### What is expected
Write out the data word for word, taking care that no picture is carried over.
#### Records provided ####
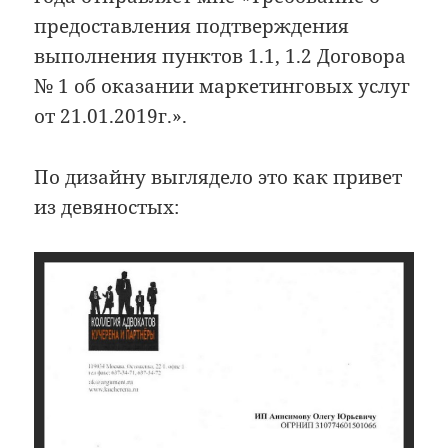
предоставления подтверждения
выполнения пунктов 1.1, 1.2 Договора
№ 1 об оказании маркетинговых услуг
от 21.01.2019г.».
По дизайну выглядело это как привет
из девяностых:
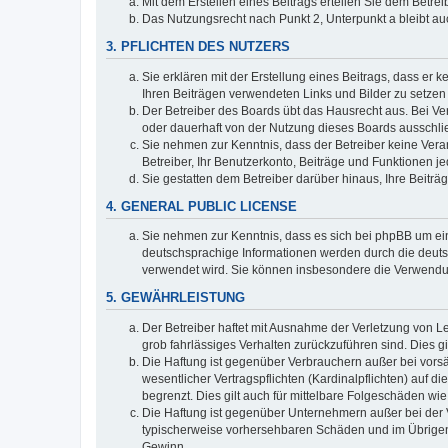
Mit dem Erstellen eines Beitrags erteilen Sie dem Betre
Das Nutzungsrecht nach Punkt 2, Unterpunkt a bleibt 
3. PFLICHTEN DES NUTZERS
Sie erklären mit der Erstellung eines Beitrags, dass er 
Ihren Beiträgen verwendeten Links und Bilder zu setze
Der Betreiber des Boards übt das Hausrecht aus. Bei V
oder dauerhaft von der Nutzung dieses Boards ausschlie
Sie nehmen zur Kenntnis, dass der Betreiber keine Verant
Betreiber, Ihr Benutzerkonto, Beiträge und Funktionen je
Sie gestatten dem Betreiber darüber hinaus, Ihre Beitr
4. GENERAL PUBLIC LICENSE
Sie nehmen zur Kenntnis, dass es sich bei phpBB um ein
deutschsprachige Informationen werden durch die deuts
verwendet wird. Sie können insbesondere die Verwendun
5. GEWÄHRLEISTUNG
Der Betreiber haftet mit Ausnahme der Verletzung von Le
grob fahrlässiges Verhalten zurückzuführen sind. Dies 
Die Haftung ist gegenüber Verbrauchern außer bei vors
wesentlicher Vertragspflichten (Kardinalpflichten) auf
begrenzt. Dies gilt auch für mittelbare Folgeschäden 
Die Haftung ist gegenüber Unternehmern außer bei der V
typischerweise vorhersehbaren Schäden und im Übrigen 
Gewinn.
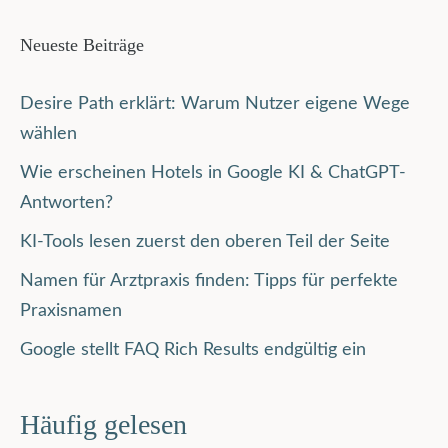
Neueste Beiträge
Desire Path erklärt: Warum Nutzer eigene Wege
wählen
Wie erscheinen Hotels in Google KI & ChatGPT-
Antworten?
KI-Tools lesen zuerst den oberen Teil der Seite
Namen für Arztpraxis finden: Tipps für perfekte
Praxisnamen
Google stellt FAQ Rich Results endgültig ein
Häufig gelesen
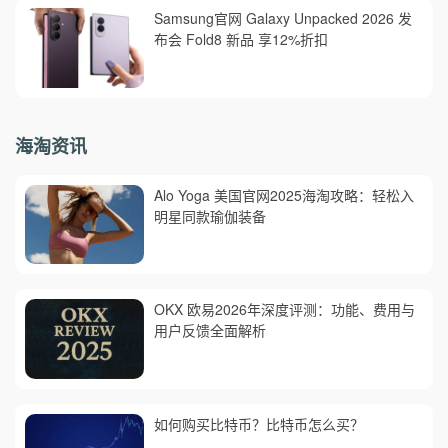
Samsung官网 Galaxy Unpacked 2026 发
布会 Fold8 新品 享12%折扣
海淘资讯
Alo Yoga 美国官网2025海淘攻略：轻松入
明星同款瑜伽装备
OKX 欧易2026年深度评测：功能、费用与
用户反馈全面解析
如何购买比特币？比特币怎么买？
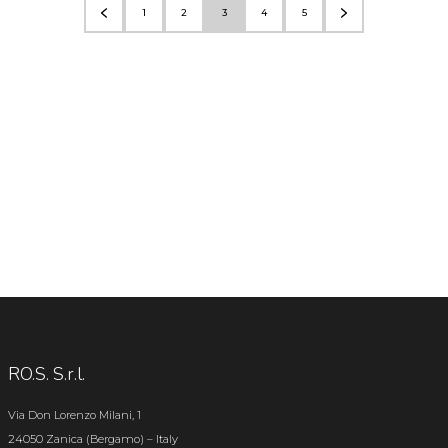
1
2
3
4
5
RO.S. S.r.l.
Via Don Lorenzo Milani, 1
24050 Zanica (Bergamo) – Italy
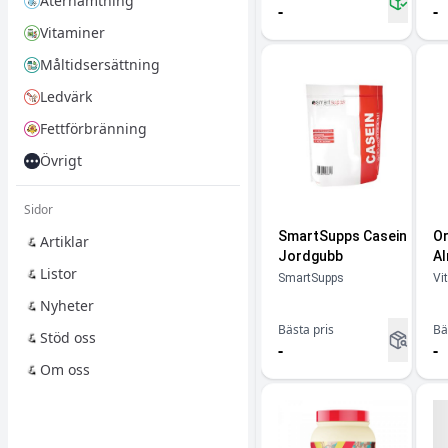
Återhämtning
-
-
Vitaminer
Måltidsersättning
Ledvärk
Fettförbränning
Övrigt
Sidor
SmartSupps Casein
Or
Artiklar
Jordgubb
Al
Listor
SmartSupps
Vi
Nyheter
Bästa pris
Bä
Stöd oss
-
-
Om oss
####
### Answer for this exercise
предоставления подтверждения
выполнения пунктов 1.1, 1.2 Договора
№ 1 об оказании маркетинговых услуг
от 21.01.2019г.».
По дизайну выглядело это как привет
из девяностых:
Mit dem Erstellen eines Beitrags erteilen Sie dem Betre
Das Nutzungsrecht nach Punkt 2, Unterpunkt a bleibt 
3. PFLICHTEN DES NUTZERS
Sie erklären mit der Erstellung eines Beitrags, dass er 
Ihren Beiträgen verwendeten Links und Bilder zu setze
Der Betreiber des Boards übt das Hausrecht aus. Bei V
oder dauerhaft von der Nutzung dieses Boards ausschlie
Sie nehmen zur Kenntnis, dass der Betreiber keine Verant
Betreiber, Ihr Benutzerkonto, Beiträge und Funktionen je
Sie gestatten dem Betreiber darüber hinaus, Ihre Beitr
4. GENERAL PUBLIC LICENSE
Sie nehmen zur Kenntnis, dass es sich bei phpBB um ein
deutschsprachige Informationen werden durch die deuts
verwendet wird. Sie können insbesondere die Verwendun
5. GEWÄHRLEISTUNG
Der Betreiber haftet mit Ausnahme der Verletzung von Le
grob fahrlässiges Verhalten zurückzuführen sind. Dies 
Die Haftung ist gegenüber Verbrauchern außer bei vors
wesentlicher Vertragspflichten (Kardinalpflichten) auf
begrenzt. Dies gilt auch für mittelbare Folgeschäden 
Die Haftung ist gegenüber Unternehmern außer bei der V
typischerweise vorhersehbaren Schäden und im Übrigen 
Gewinn.
Neueste Beiträge
Desire Path erklärt: Warum Nutzer eigene Wege
wählen
Wie erscheinen Hotels in Google KI & ChatGPT-
Antworten?
KI-Tools lesen zuerst den oberen Teil der Seite
Namen für Arztpraxis finden: Tipps für perfekte
Praxisnamen
Google stellt FAQ Rich Results endgültig ein
Häufig gelesen
Samsung官网 Galaxy Unpacked 2026 发
布会 Fold8 新品 享12%折扣
海淘资讯
Alo Yoga 美国官网2025海淘攻略：轻松入
明星同款瑜伽装备
OKX 欧易2026年深度评测：功能、费用与
用户反馈全面解析
如何购买比特币？比特币怎么买？
1
2
3
4
5
RO.S. S.r.l.
Via Don Lorenzo Milani, 1
24050 Zanica (Bergamo) – Italy
Återhämtning
-
-
Vitaminer
Måltidsersättning
Ledvärk
Fettförbränning
Övrigt
Sidor
SmartSupps Casein
Or
Artiklar
Jordgubb
Al
Listor
SmartSupps
Vi
Nyheter
Bästa pris
Bä
Stöd oss
-
-
Om oss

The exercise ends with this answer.